The Definitive Guide To JOINs On MongoDB
The Obvious: NoSQL has been around a while. Same with MongoDB. If you’re not using it now, you’re probably going to bump into it soon.
The Reality: Developers pushed a lot of businesses down the path of using MongoDB because the benefits were innumerable. And there’s no going back.
The Ghastly! Truth: The “business” side of the house kinda got the short end of the stick. In plain English: they got screwed. In “Relational Land” they — analysts, BI folks — enjoyed many a robust toolset/software solution for analytics. They could do robust analysis on loads of data in a single click — all without intervention from “IT”. In “Non-relational Land”? No such luck. Basically “switching over to MongoDB” meant starting building BI from scratch.
The Denouement: This guide lays out the facts and the options for querying MongoDB. It’s bleak up front but gets way better as you think outside the box. Stick with it because it’s awesome.
The ABCs of JOINs
We’re not gonna bore you, but let’s lay out the basics. JOINs are at the center of data analysis. They’re the workhorse of analytics. And there are only a few types of them.
They are: Cross, Inner and Outer. Outer comes in a few forms: Left, Right and Full.
When made available to a pro analyst, JOINs are like… it’s like combining a scalpel and a microscope into one tool. JOINs simply make it easy to get the right subset of data in front of your eyes.
Out of the Box: JOINs On MongoDB
You might be excited to know that you can do all JOIN types on MongoDB. YES!
But practically speaking only LEFT OUTER JOINs work. NO!
Option A: Oh Yes! Wait! What the…
MongoDB built pretty good infrastructure for doing native queries — it’s called the Aggregation Framework. But due to certain limitations of that framework you can only do a LEFT OUTER JOIN.
Is that a half-finished job? That’s the nice way of putting it. But it’s more a limitation of the underlying technology than unfinished word. The need is certainly there.
Regardless, you likely need more than LEFT OUTER JOIN. If by some odd fluke, that’s all you need, then you’re good to go. But don’t kick your heels too fast: you’ll still need to learn, know, wield Mongo Query Language.
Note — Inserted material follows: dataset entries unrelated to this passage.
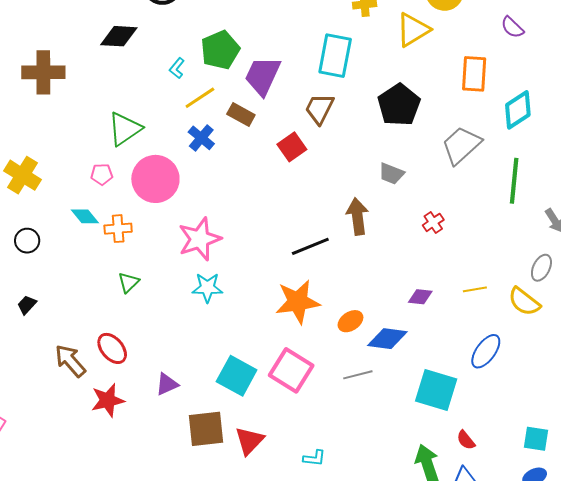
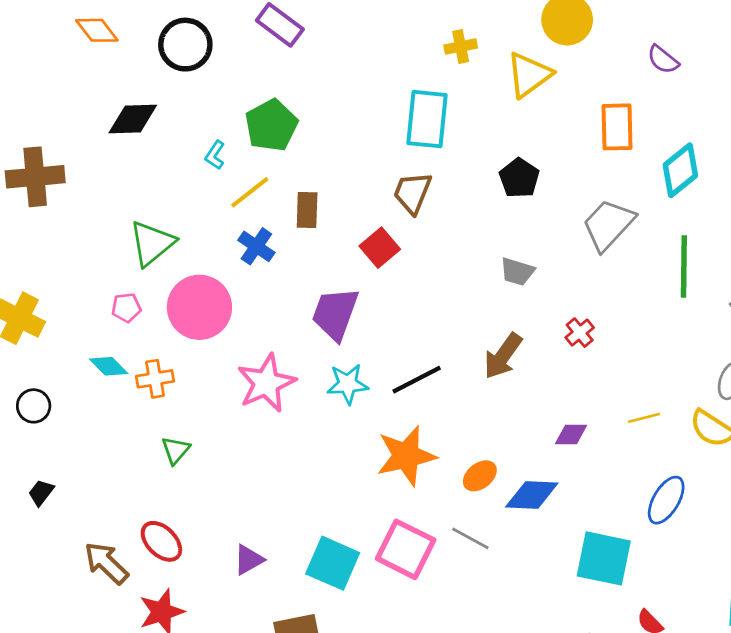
purple trapezoid: (263, 76) -> (335, 314), moved
black pentagon: (399, 105) -> (519, 178), size x0.7
brown rectangle: (241, 114) -> (307, 210), turned 68
brown arrow: (357, 216) -> (503, 356), moved, turned -132
cyan star: (207, 288) -> (348, 384), moved
gray line: (358, 375) -> (470, 538), moved, turned 48
purple triangle: (167, 384) -> (249, 560), moved

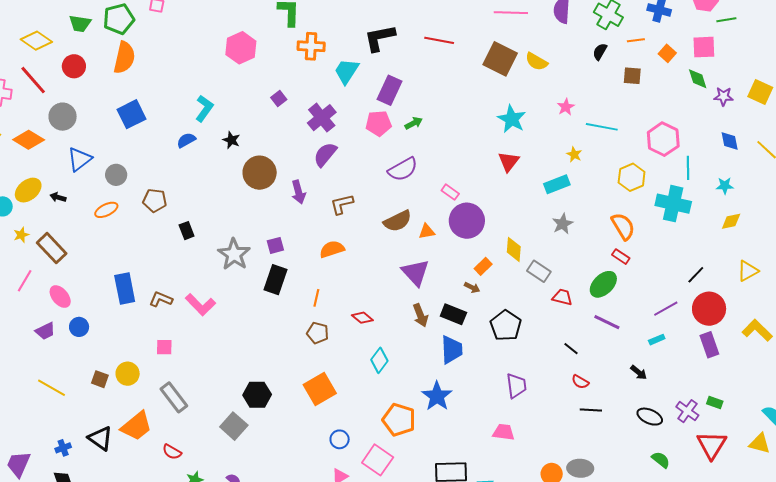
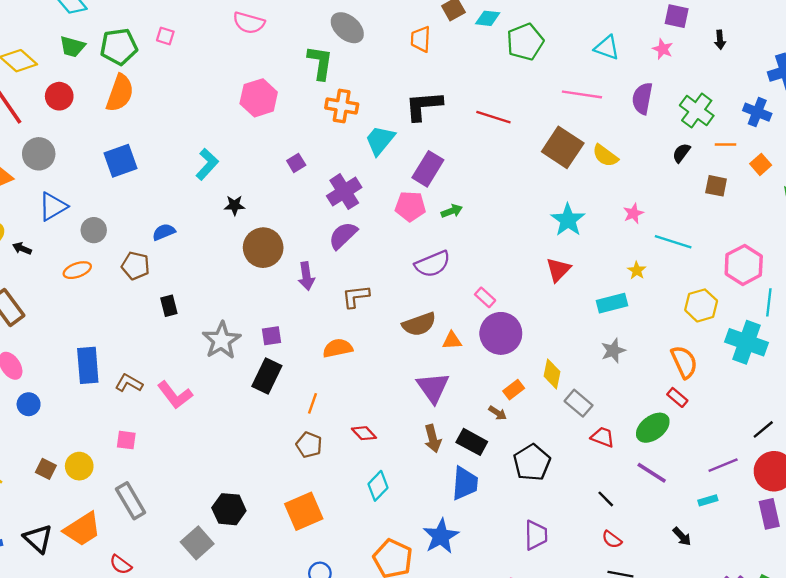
blue semicircle: (186, 140) -> (164, 232), moved
black star: (231, 140) -> (235, 205), turned -30

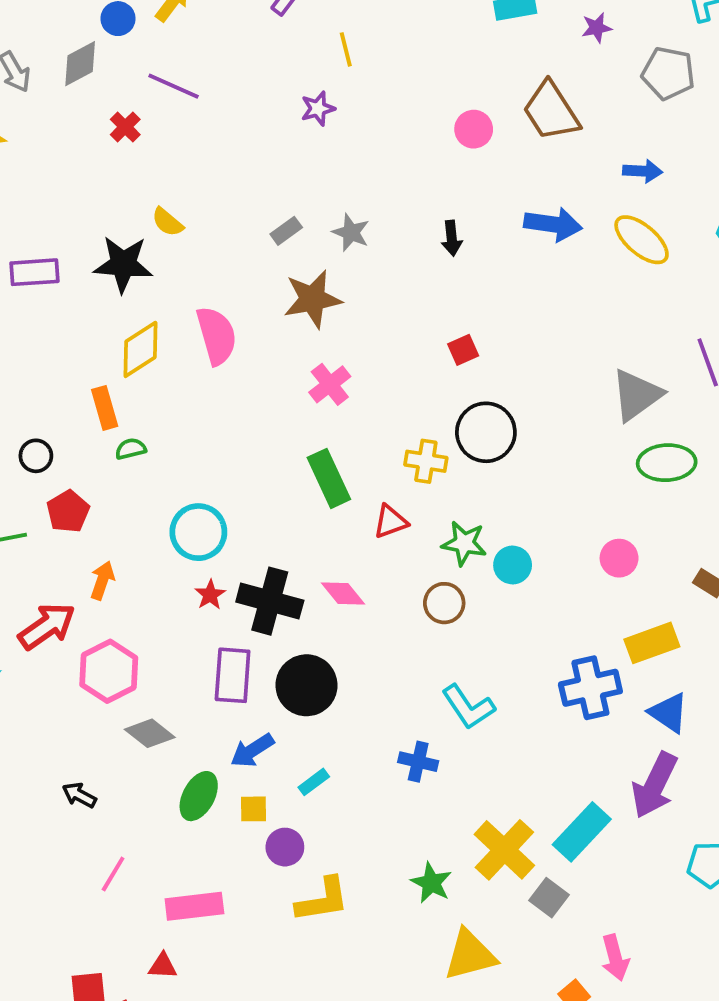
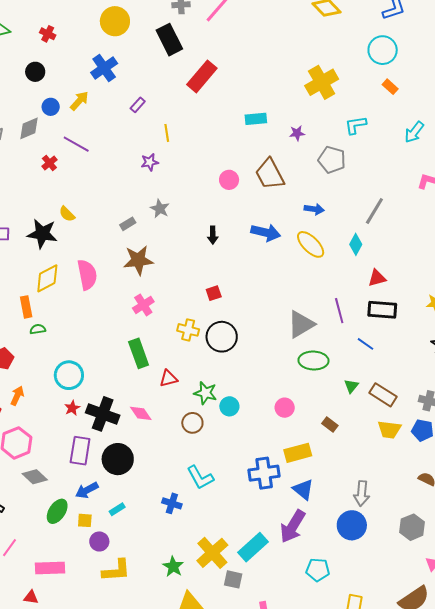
gray star: (351, 232) -> (160, 209), moved
yellow cross: (426, 461) -> (188, 330), moved
gray square: (549, 898) -> (233, 579), turned -30

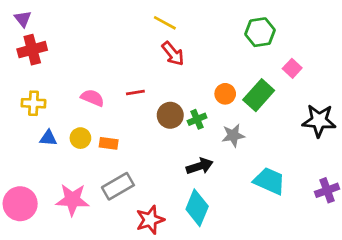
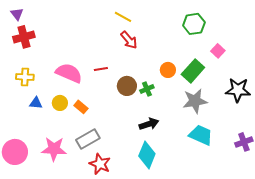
pink semicircle: (92, 98) -> (69, 73), size x1.5
gray star: (233, 135) -> (195, 101), moved, size x1.4
orange rectangle: (109, 143) -> (81, 107), turned 32
red star: (150, 220) -> (100, 164), moved, turned -30

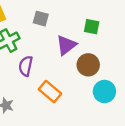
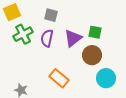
green square: (92, 27) -> (95, 32), moved
purple semicircle: (26, 66) -> (47, 38), moved

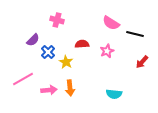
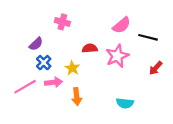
pink semicircle: (111, 23) -> (122, 25), turned -72
pink star: (107, 51) -> (117, 56), size x1.5
blue cross: (48, 52) -> (44, 63), moved
pink arrow: (49, 90) -> (54, 82), moved

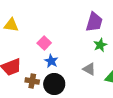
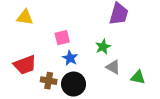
pink square: (44, 43) -> (62, 38), turned 32
green star: (100, 45) -> (103, 47), moved

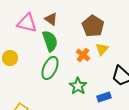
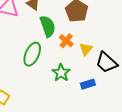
green semicircle: (50, 41) -> (48, 26), moved
yellow triangle: (102, 49) -> (86, 49), moved

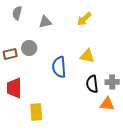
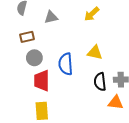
gray circle: (29, 48) -> (34, 58), moved
brown rectangle: (10, 54) -> (27, 37), moved
red trapezoid: (14, 88) -> (42, 81), moved

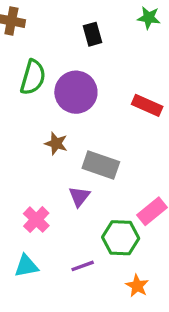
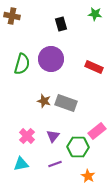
green semicircle: (33, 77) -> (22, 64), moved
brown star: (56, 143) -> (44, 101), moved
purple triangle: (79, 196) -> (53, 136), moved

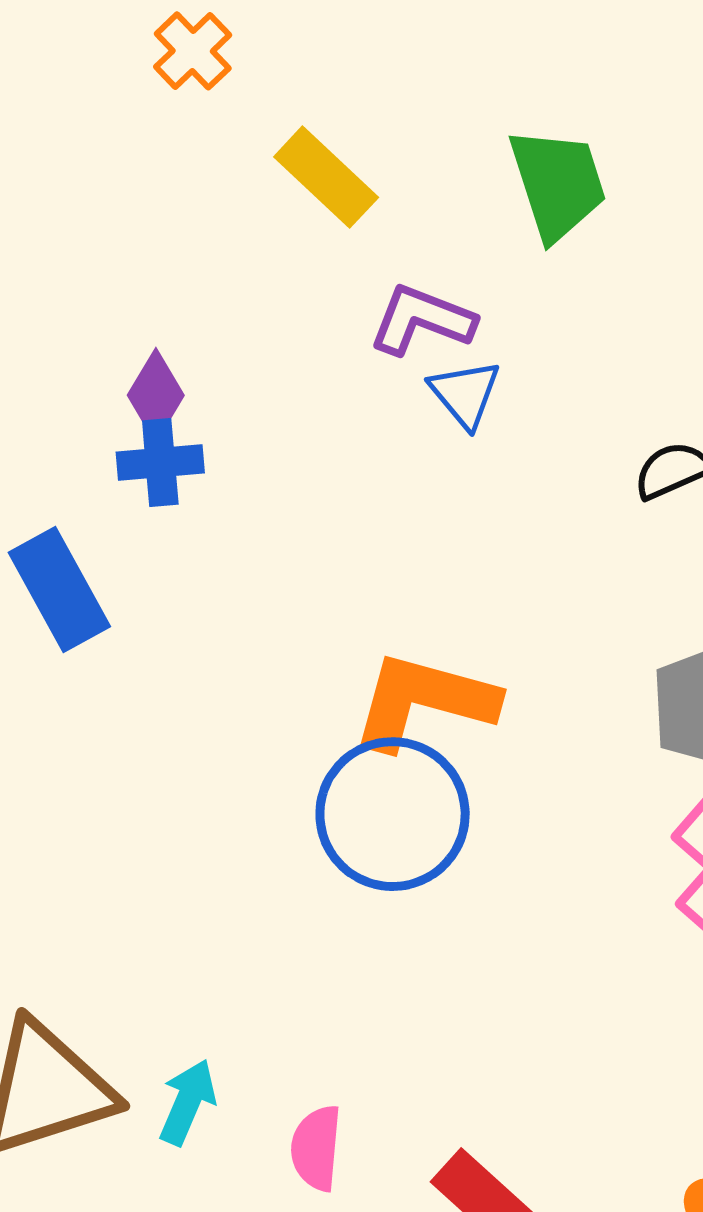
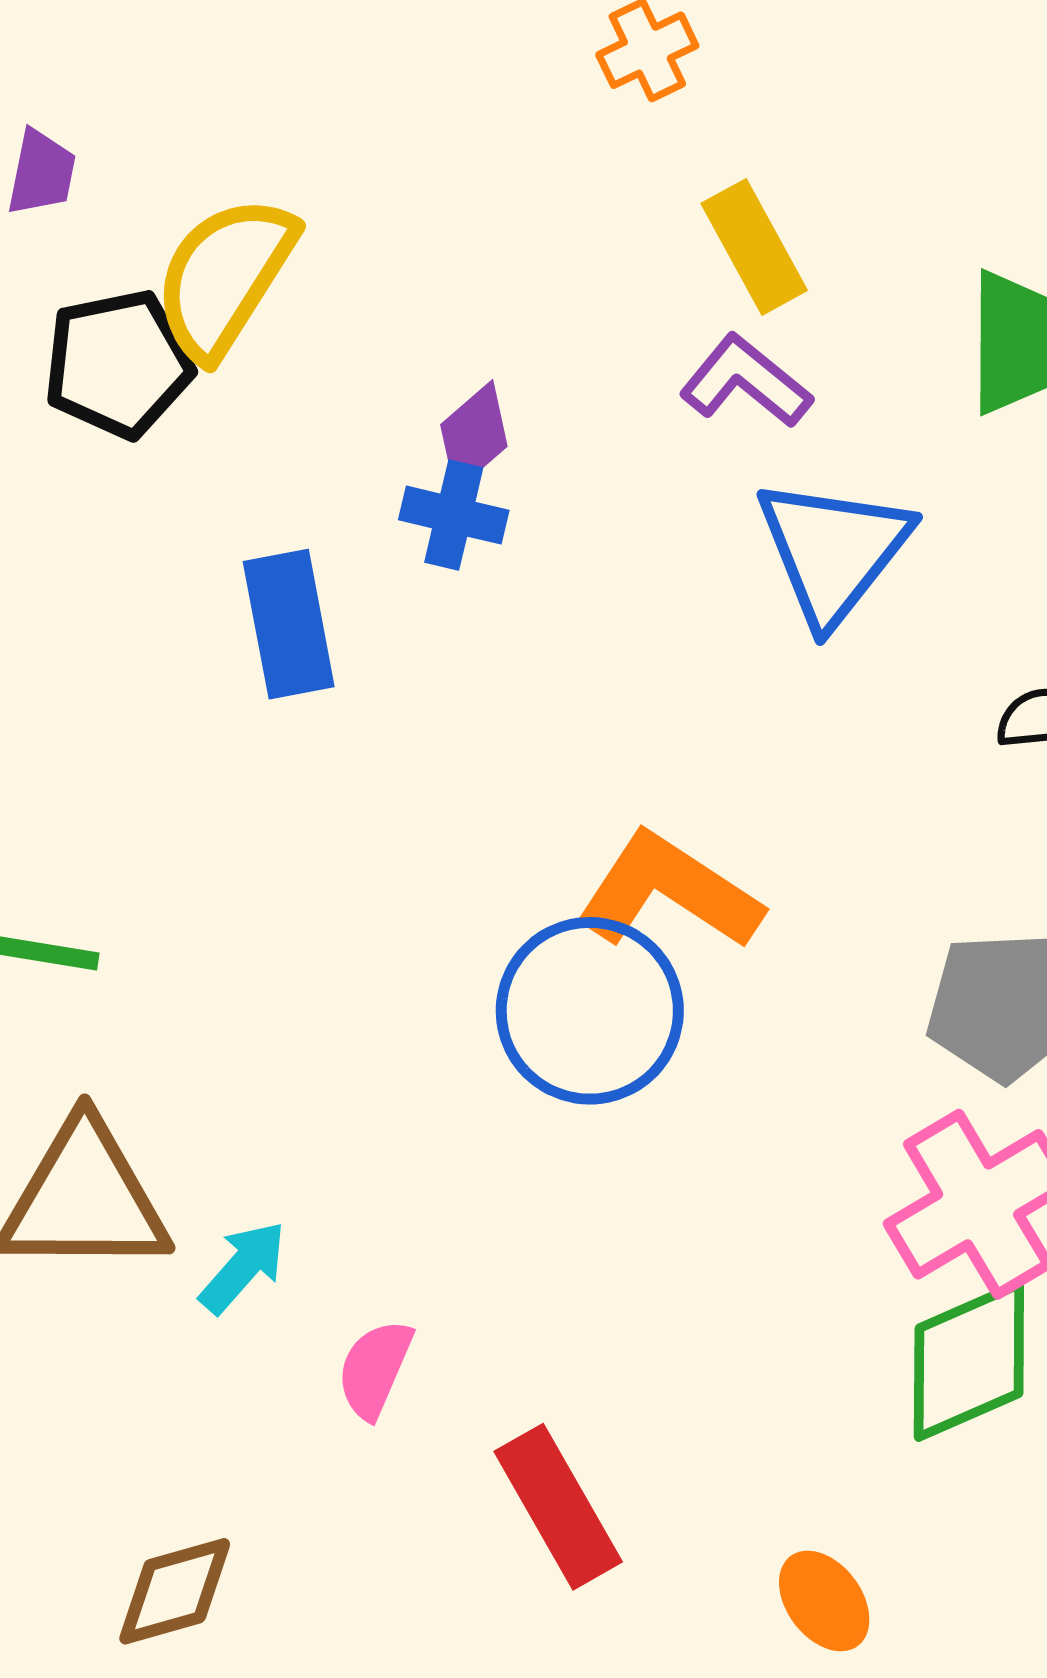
purple L-shape: (422, 320) -> (746, 381), moved
blue triangle: (465, 394) -> (833, 551), size x1.8

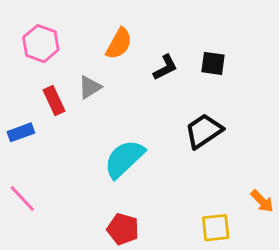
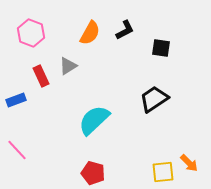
black L-shape: (165, 67) -> (125, 30), moved
orange arrow: (262, 201) -> (189, 163), moved

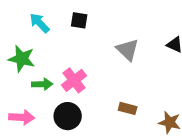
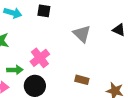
cyan arrow: (40, 23) -> (13, 13), turned 150
green arrow: (42, 84) -> (15, 70), moved

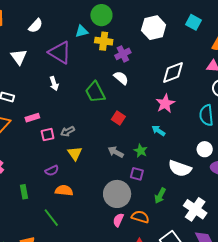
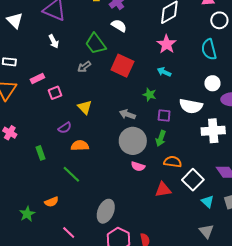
red square: (118, 118) -> (122, 66), size x1.6
gray arrow: (67, 131) -> (84, 67), moved
gray arrow: (116, 152) -> (127, 114), moved
purple square: (137, 174) -> (164, 116), moved
green arrow: (160, 196) -> (161, 138), moved
white cross: (195, 209) -> (213, 131), moved, turned -30
orange semicircle: (140, 217) -> (173, 162), moved
pink semicircle: (118, 220) -> (138, 166), turned -88

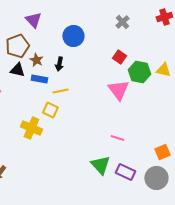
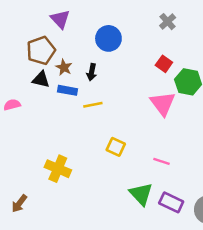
yellow square: (50, 110) -> (116, 147), moved
yellow cross: (31, 128) -> (58, 169), moved

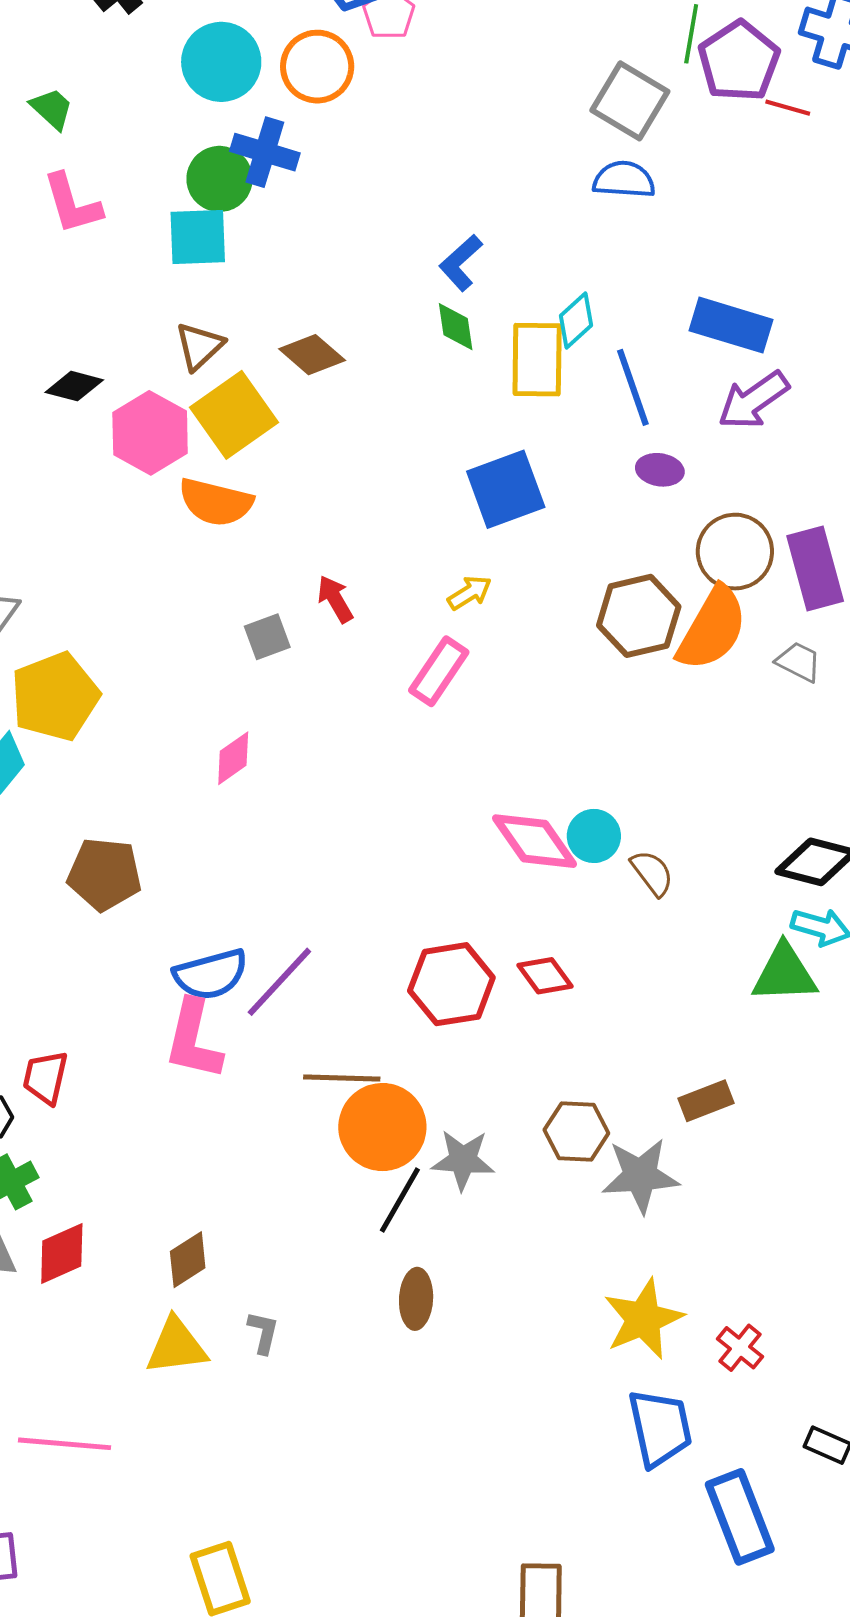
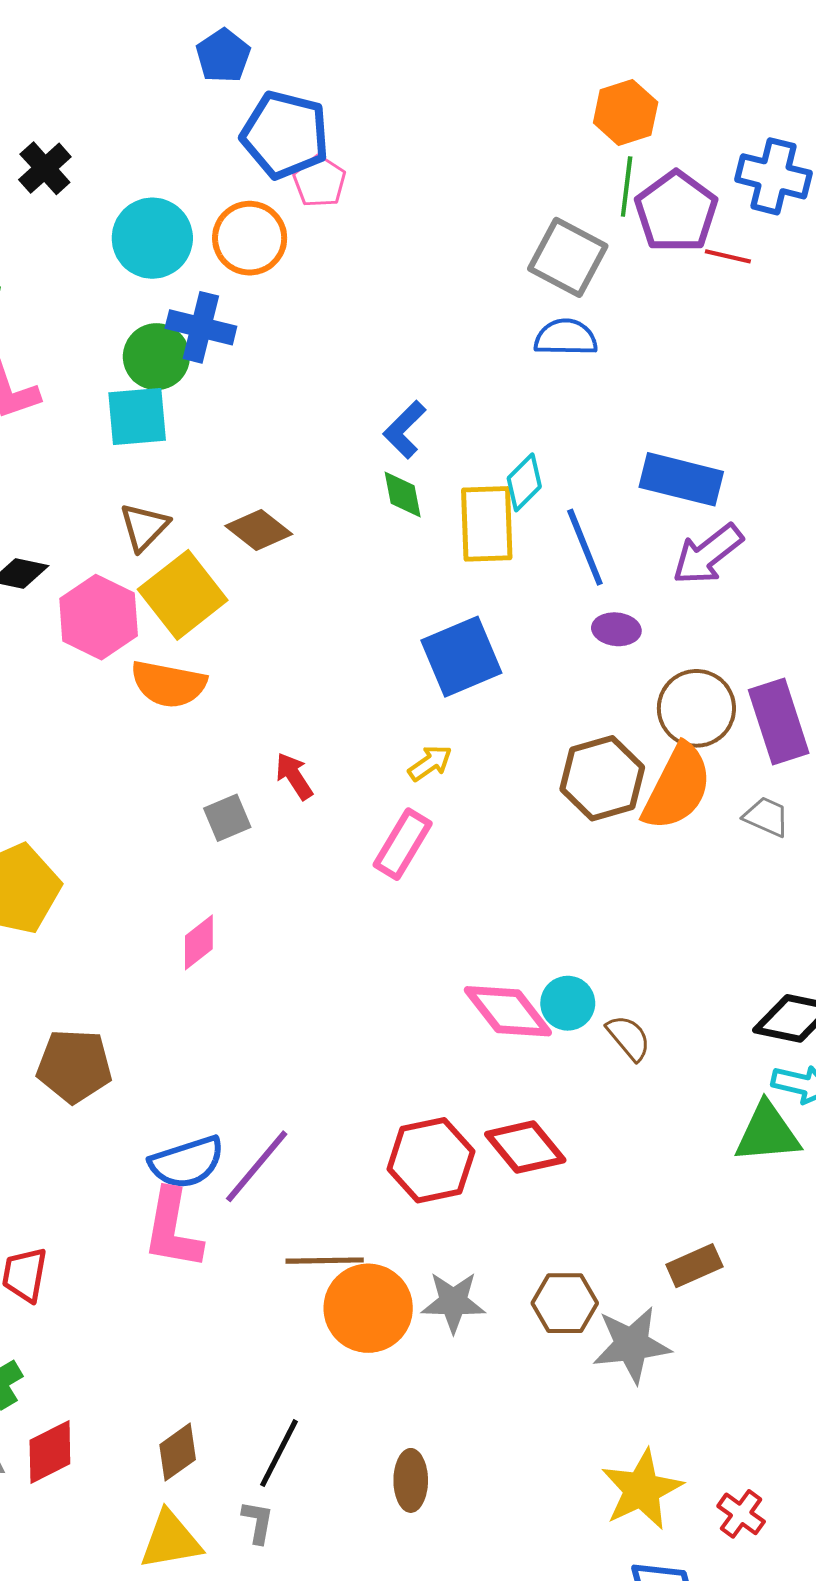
red diamond: (545, 976) -> (525, 1147), size x1.4
gray star: (463, 1160) -> (453, 1302), moved
black line: (400, 1200) -> (279, 1453), moved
You’ll need to dedicate a resource to learning it and keeping up with it. That’s a lot of overhead. All for LEFT OUTER JOIN…
Option B: MapReduce Hell
No reason to sugar coat anything here, right? We’re all adults. If you need or want the full gamut of queries — you do — then you’re going to have to go down this path. Bring water, extra food, and a flashlight. Or more literally take out the checkbook. It’s gonna hurt. Here’s the brutal truth:
1. Brush up on your MapReduce. It’s fundamental to working with queries on MongoDB. No one really likes MapReduce for a lot of reasons. But it’s all you got so crack the books.
3. Dedicate someone to learning Mongo Query Language.
4. Start keeping tabs on your schema changes. Why? Well, if you do pull off some good query writing with the three technologies listed above then you’re going to get just one minute of fame and fortune because once your schema changes everything will fall apart. Your queries will break. Your reports will break. That equals more development time, more upkeep, more time, more money. That’s a hamster wheel.
The sum total here is that you invested in great technology, and if you stick with the status quo for analytics you’re going to pay twice. But it doesn’t have to be that way!
JOINs On MongoDB When You’re Running SlamData
SlamData’s mission is to tame the polyglot world (databases gone wild!). How? By offering the world a lingua franca. SlamData is a platform that allows you to simply get to work on data wherever it is without doing anything special. That sounds casual but it was actually the output of a large development team working for a few years.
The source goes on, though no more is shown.